■ Activity: Nothing in the records may change. Output them all exactly.

■ Saved entries:
--- START ---
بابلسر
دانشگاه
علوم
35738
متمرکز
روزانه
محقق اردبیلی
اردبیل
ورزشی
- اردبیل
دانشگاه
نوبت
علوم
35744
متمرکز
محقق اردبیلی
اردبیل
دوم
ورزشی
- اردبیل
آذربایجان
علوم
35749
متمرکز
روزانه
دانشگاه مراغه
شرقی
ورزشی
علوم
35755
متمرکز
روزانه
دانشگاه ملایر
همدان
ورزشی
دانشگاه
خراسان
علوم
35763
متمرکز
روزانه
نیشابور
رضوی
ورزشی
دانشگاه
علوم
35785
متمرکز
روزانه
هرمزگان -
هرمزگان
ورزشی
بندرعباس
--- END ---
■ Exercise answer:
بابلسر
دانشگاه
علوم
35738
متمرکز
روزانه
محقق اردبیلی
اردبیل
ورزشی
- اردبیل
دانشگاه
نوبت
علوم
35744
متمرکز
محقق اردبیلی
اردبیل
دوم
ورزشی
- اردبیل
آذربایجان
علوم
35749
متمرکز
روزانه
دانشگاه مراغه
شرقی
ورزشی
علوم
35755
متمرکز
روزانه
دانشگاه ملایر
همدان
ورزشی
دانشگاه
خراسان
علوم
35763
متمرکز
روزانه
نیشابور
رضوی
ورزشی
دانشگاه
علوم
35785
متمرکز
روزانه
هرمزگان -
هرمزگان
ورزشی
بندرعباس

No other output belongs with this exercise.